> _REQUIRED ACTION_
Where does the string "Buzz" occur in the records below? Copy every line that holds it.

> _SUPPLIED DATA_
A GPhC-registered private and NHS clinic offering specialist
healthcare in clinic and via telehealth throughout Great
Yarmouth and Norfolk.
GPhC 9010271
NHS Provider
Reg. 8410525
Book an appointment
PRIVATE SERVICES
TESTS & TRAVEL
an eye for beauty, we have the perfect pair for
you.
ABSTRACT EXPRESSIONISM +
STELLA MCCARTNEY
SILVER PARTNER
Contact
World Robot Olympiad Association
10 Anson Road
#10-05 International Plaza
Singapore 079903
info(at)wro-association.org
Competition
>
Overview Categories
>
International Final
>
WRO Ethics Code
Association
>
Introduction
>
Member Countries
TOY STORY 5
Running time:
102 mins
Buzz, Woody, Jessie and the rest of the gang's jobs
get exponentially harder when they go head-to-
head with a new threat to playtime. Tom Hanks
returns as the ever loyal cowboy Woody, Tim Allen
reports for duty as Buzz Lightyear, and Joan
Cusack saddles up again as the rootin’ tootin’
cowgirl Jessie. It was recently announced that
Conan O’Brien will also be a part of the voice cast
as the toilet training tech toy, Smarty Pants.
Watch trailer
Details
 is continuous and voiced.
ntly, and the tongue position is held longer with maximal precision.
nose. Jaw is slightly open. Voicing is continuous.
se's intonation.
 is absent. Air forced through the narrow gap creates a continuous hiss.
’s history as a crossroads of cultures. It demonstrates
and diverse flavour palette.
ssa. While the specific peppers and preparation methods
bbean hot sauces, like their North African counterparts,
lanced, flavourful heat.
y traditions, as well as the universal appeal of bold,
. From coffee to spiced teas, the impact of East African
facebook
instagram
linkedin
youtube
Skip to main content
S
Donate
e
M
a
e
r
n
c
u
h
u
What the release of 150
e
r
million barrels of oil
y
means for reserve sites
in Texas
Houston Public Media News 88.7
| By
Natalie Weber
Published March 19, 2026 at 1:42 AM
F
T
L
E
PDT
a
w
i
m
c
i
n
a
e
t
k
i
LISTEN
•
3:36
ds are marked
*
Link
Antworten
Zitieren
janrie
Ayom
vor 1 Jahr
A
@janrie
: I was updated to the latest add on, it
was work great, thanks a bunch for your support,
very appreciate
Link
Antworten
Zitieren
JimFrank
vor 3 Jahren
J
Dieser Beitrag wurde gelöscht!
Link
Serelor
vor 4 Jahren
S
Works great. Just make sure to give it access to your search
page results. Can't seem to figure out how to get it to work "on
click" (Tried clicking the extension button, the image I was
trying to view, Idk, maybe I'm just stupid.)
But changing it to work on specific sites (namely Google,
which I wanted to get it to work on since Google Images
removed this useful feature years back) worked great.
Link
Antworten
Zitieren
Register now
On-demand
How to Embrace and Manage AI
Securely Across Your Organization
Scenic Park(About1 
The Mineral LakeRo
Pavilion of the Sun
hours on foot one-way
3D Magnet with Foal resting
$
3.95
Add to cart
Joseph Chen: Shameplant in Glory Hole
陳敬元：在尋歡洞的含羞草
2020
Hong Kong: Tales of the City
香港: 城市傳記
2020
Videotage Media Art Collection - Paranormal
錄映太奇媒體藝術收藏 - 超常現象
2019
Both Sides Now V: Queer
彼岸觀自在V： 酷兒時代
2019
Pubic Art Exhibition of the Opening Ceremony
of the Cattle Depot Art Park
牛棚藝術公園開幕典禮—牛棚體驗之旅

> _RESPONSE TO THE EXERCISE_
Buzz, Woody, Jessie and the rest of the gang's jobs
reports for duty as Buzz Lightyear, and Joan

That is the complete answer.